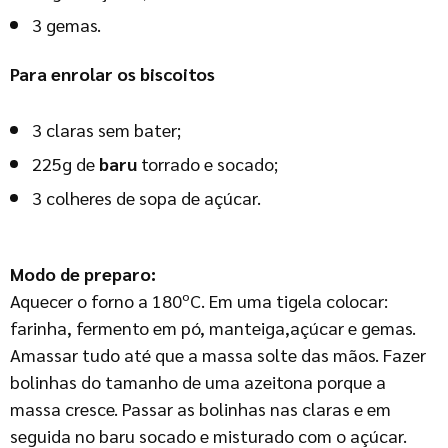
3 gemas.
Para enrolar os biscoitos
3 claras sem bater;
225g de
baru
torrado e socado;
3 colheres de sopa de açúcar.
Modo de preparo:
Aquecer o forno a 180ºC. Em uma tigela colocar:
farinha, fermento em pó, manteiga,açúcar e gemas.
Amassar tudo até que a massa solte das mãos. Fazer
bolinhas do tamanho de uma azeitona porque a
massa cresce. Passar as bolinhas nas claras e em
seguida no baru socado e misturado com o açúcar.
^^^^^^^^
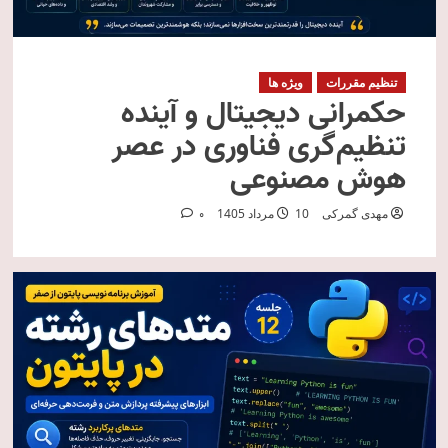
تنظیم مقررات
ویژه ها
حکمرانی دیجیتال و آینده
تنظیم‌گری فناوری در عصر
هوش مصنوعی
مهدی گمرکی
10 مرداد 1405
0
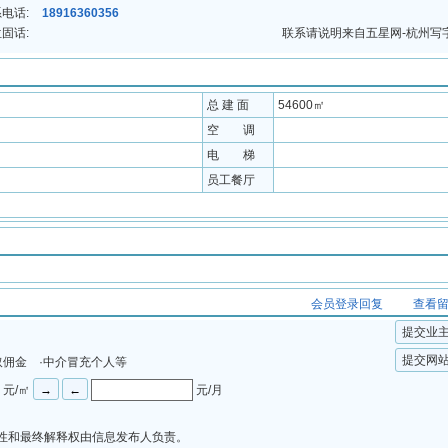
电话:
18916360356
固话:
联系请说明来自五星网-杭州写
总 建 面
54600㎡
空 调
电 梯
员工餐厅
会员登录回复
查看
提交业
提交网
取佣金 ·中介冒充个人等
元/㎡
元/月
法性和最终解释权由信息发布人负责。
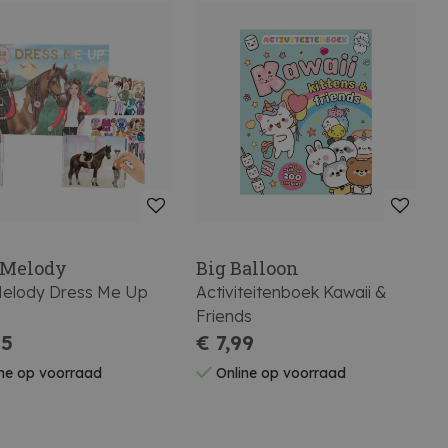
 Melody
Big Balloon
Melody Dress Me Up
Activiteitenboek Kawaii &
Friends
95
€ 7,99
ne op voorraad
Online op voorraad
^^^^^^^^
In the records above, copy exactly everything from the line that has "تنظیم‌گری فناوری در عصر" down to the line that has "Online op voorraad", both ends included, and leave out the pictures.

TASK ANSWER:
تنظیم‌گری فناوری در عصر
هوش مصنوعی
مهدی گمرکی
10 مرداد 1405
0
电话:
18916360356
固话:
联系请说明来自五星网-杭州写
总 建 面
54600㎡
空 调
电 梯
员工餐厅
会员登录回复
查看
提交业
提交网
取佣金 ·中介冒充个人等
元/㎡
元/月
法性和最终解释权由信息发布人负责。
 Melody
Big Balloon
Melody Dress Me Up
Activiteitenboek Kawaii &
Friends
95
€ 7,99
ne op voorraad
Online op voorraad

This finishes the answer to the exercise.